While prioritising productivity, the outlined approach can also provide data for Accountability, or Advocacy. Assuming integration within a grant application process that requires specification of indicators in line with the principles (within a program logic, systems-based, or realist evaluation model), and a reporting scheme that reconciles the results of the completed research, this data could be aggregated for these alternative objectives. Such a platform could also be utilised to prompt the collection of data for analytical insight. For example, the relevance of financial contributions from ‘next’ users, required in some current funding schemes, could be collected and assessed to examine whether this supports co-creation, utilisation of the research results, and the interim impacts generated. In this light, an indicator-based approach to RIA could contribute to a ‘learning’ research system capable of improving the evidence base regarding factors that support or undermine translation, distinguished for different stages of the research spectrum, and evaluating policies to continually optimise impact, that is, research on HMR.

This approach is consistent with the evaluators approach to the US CTSA program [93, 135], where an equivalent focus on the inception of research projects enables the impact assessment of research projects to focus upon prospective orientation, process monitoring and improvement, and shorter term outcomes/interim impacts, while impact assessment at the research institution, program, or funder level focus on longer term issues, analysis, management and retrospective insight [93, 135]. It is also consistent with the UK NIHR’s holistic approach to RIA where ‘impact fits into all stages of the research funding lifecycle from early-stage planning of research’ [136].
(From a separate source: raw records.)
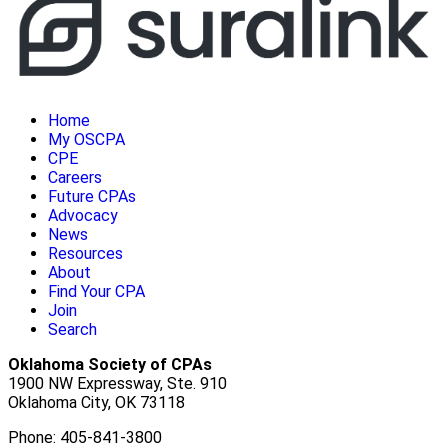
Home
My OSCPA
CPE
Careers
Future CPAs
Advocacy
News
Resources
About
Find Your CPA
Join
Search
Oklahoma Society of CPAs
1900 NW Expressway, Ste. 910
Oklahoma City, OK 73118
Phone: 405-841-3800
The approach to RIA outlined in this study is not without its limitations. First, the proposed principles are founded on the existing evidence, albeit limited, from our prior studies and within the wider academic and policy literature. The conjecture that this approach will improve the productive impacts/returns from investment in HMR is supported by anecdotal experience, but needs to be supported with observational or (quasi- or natural) experimental studies. Second, this approach only applies to consumer needs-driven research. It does not address the concerns of basic research scientists that RIA policy disadvantages curiosity-led research [60, 76]. If funding sources do not discriminate between needs-driven research and investigator-led discovery research, the incentives provided by an impact agenda, particularly through funding, may undervalue blue-sky curiosity-led research, potentially undermine productivity gains, and, at worst, risks incentivising ambit claims of attribution and scientific misconduct. Further research is required to examine whether RIA would be optimised by distinguishing different approaches for separate funding streams. Third, the complexity of translation pathways and the time-lag to final impacts is addressed through the focus on individual projects. However, this does not explicitly address the long-term impacts generated across a research career, nor Penfield, Baker [70]’s assertion of the subtler impacts, the knowledge creep, from research. Alternative approaches will be required to assess the contribution of researchers in this form.

Conclusion

Optimisation of the productive impacts from investment into HMR represents the primary purpose of Research Impact policy. However, very few RIAFs explicitly prioritise productivity from which to determine the form, methods and content of the framework [94, 137]. This commentary demonstrates how the process of conducting an indicator-based RIA carries the potential to make an explicit contribution to the improvement of research translation and impact, and accordingly to the goal of research impact policy. The outlined principles seek to utilise the incentives generated by the process, to encourage researchers to address matters for which there is supporting evidence of their potential to improve the probability of translation, and thereby to generate improved impacts across a portfolio of funding into HMR. It is evident that this process could be effectively integrated within the research project grant funding procedure, particularly the application stage.